Word for word, return the lines below from the first through the line that has "Очень страстный фистинг!!ммси (56, 2562)", dropping the pictures.

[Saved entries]
────────────────────

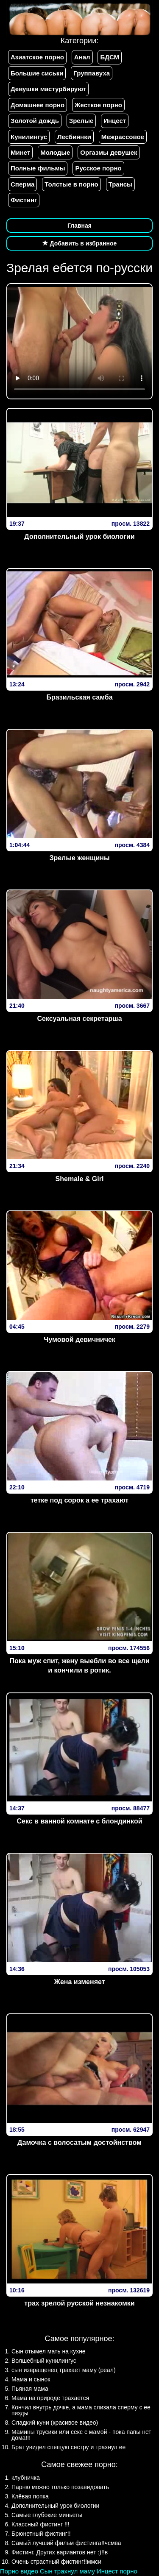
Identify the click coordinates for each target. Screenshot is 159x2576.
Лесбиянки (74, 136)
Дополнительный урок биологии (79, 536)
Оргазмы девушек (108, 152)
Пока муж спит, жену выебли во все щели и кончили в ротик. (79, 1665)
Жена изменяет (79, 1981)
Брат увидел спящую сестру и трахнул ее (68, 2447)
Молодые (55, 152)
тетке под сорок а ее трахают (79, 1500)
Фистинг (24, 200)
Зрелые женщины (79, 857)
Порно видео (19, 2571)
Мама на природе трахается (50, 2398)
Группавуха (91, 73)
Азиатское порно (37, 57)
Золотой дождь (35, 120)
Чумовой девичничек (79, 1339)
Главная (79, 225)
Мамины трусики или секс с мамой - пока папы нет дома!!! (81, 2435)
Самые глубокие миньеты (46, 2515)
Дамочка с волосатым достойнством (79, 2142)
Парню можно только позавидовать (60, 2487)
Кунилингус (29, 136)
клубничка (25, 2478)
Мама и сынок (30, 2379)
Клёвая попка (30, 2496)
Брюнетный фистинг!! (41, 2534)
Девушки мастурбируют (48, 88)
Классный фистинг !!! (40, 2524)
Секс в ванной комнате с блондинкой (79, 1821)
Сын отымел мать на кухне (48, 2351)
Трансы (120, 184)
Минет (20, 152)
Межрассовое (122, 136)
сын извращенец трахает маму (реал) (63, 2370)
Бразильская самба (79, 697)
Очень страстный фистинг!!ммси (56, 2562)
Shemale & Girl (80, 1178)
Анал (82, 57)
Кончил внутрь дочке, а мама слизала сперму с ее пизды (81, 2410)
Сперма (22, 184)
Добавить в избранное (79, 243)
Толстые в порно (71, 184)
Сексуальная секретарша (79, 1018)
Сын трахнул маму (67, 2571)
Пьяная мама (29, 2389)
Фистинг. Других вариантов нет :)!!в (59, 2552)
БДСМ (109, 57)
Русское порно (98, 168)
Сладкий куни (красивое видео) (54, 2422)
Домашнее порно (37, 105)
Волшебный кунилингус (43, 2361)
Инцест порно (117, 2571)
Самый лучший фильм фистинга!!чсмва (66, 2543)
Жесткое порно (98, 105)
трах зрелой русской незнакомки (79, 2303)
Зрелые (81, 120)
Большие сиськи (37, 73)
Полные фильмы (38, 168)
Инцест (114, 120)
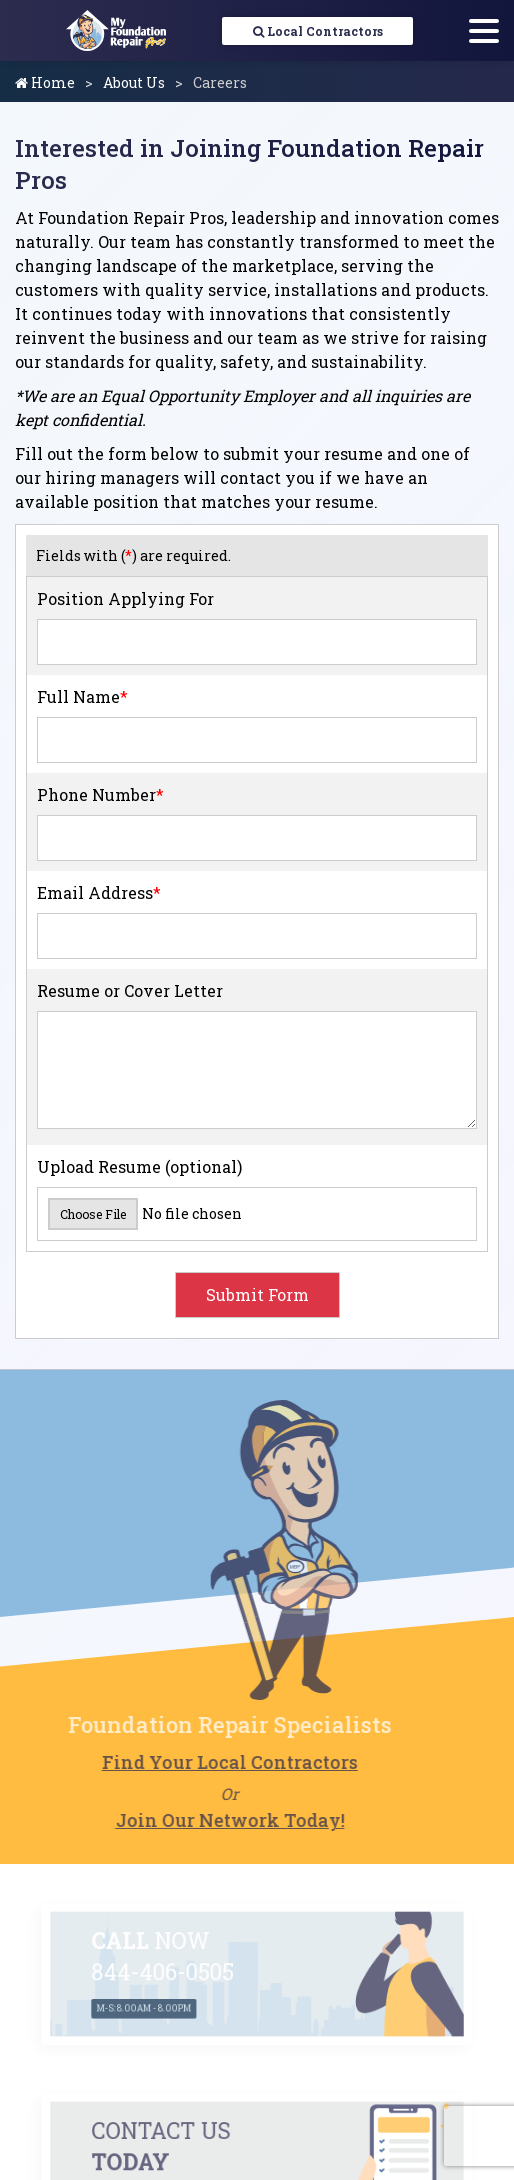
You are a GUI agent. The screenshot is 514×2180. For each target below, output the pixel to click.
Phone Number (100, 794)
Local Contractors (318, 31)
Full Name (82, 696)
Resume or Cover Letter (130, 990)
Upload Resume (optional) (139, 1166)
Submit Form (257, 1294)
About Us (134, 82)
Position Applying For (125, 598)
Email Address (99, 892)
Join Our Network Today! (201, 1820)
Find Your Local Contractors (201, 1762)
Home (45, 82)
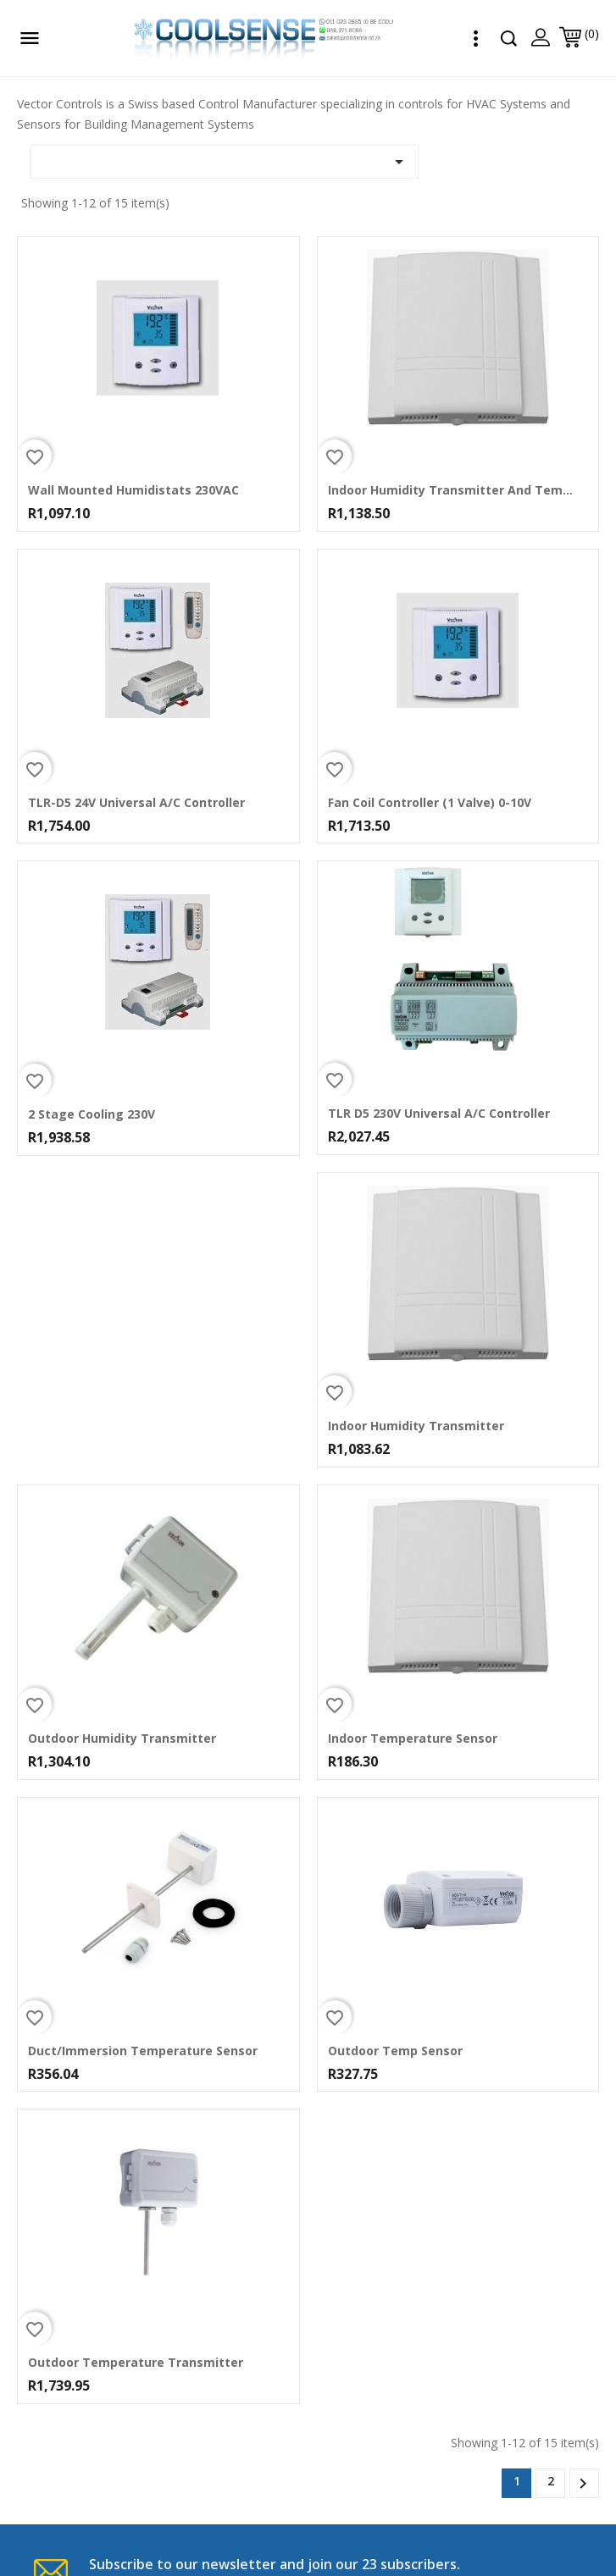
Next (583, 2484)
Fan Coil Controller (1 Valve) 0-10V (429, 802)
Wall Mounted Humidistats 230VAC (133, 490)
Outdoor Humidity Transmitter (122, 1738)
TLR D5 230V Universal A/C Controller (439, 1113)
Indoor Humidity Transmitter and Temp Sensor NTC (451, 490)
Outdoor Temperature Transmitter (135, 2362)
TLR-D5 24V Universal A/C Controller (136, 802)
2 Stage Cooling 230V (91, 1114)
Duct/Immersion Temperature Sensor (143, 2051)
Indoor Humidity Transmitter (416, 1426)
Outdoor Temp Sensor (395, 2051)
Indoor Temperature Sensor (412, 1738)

────────────────────

[Reply to the task]
Identify the click coordinates for each target. Screenshot is 159x2576.
Лесбиянки (74, 136)
Дополнительный урок биологии (79, 536)
Оргазмы девушек (108, 152)
Пока муж спит, жену выебли во все щели и кончили в ротик. (79, 1665)
Жена изменяет (79, 1981)
Брат увидел спящую сестру и трахнул ее (68, 2447)
Молодые (55, 152)
тетке под сорок а ее трахают (79, 1500)
Фистинг (24, 200)
Зрелые женщины (79, 857)
Порно видео (19, 2571)
Мама на природе трахается (50, 2398)
Группавуха (91, 73)
Азиатское порно (37, 57)
Золотой дождь (35, 120)
Чумовой девичничек (79, 1339)
Главная (79, 225)
Мамины трусики или секс с мамой - пока папы нет дома!!! (81, 2435)
Самые глубокие миньеты (46, 2515)
Дамочка с волосатым достойнством (79, 2142)
Парню можно только позавидовать (60, 2487)
Кунилингус (29, 136)
клубничка (25, 2478)
Мама и сынок (30, 2379)
Клёвая попка (30, 2496)
Брюнетный фистинг!! (41, 2534)
Девушки мастурбируют (48, 88)
Классный фистинг !!! (40, 2524)
Секс в ванной комнате с блондинкой (79, 1821)
Сын отымел мать на кухне (48, 2351)
Трансы (120, 184)
Минет (20, 152)
Межрассовое (122, 136)
сын извращенец трахает маму (реал) (63, 2370)
Бразильская самба (79, 697)
Очень страстный фистинг!!ммси (56, 2562)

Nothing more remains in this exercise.